MATERIAL PROVIDED:

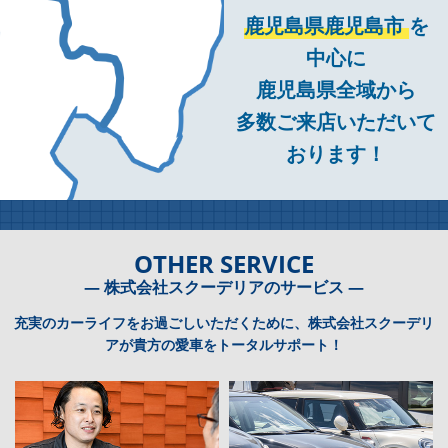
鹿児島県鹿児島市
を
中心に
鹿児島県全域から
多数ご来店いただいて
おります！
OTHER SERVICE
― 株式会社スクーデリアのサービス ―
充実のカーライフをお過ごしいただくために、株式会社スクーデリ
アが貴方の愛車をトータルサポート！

* * *

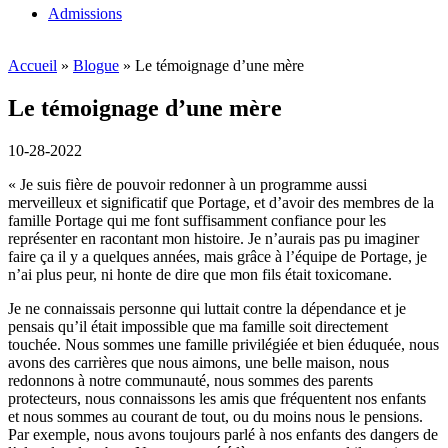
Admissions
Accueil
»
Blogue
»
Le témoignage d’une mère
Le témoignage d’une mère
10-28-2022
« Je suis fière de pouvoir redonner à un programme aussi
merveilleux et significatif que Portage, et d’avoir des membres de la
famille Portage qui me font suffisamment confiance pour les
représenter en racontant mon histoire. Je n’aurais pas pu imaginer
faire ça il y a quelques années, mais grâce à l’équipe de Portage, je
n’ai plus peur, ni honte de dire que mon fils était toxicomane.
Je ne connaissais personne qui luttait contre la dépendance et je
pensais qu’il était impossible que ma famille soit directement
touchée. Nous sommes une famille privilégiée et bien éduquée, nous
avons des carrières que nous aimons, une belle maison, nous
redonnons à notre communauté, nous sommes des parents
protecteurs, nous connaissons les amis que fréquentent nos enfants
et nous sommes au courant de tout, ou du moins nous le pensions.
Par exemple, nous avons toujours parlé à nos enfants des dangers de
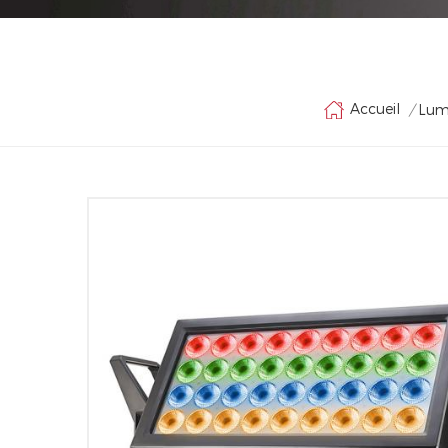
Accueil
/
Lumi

...

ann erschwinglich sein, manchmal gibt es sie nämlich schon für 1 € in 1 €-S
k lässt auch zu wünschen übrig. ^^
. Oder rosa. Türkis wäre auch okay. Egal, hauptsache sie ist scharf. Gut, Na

WHAT YOU WILL DO:
Could you report all lines of the listing that hold "nous"?

SOLUTION:
touchée. Nous sommes une famille privilégiée et bien éduquée, nous
avons des carrières que nous aimons, une belle maison, nous
redonnons à notre communauté, nous sommes des parents
protecteurs, nous connaissons les amis que fréquentent nos enfants
et nous sommes au courant de tout, ou du moins nous le pensions.
Par exemple, nous avons toujours parlé à nos enfants des dangers de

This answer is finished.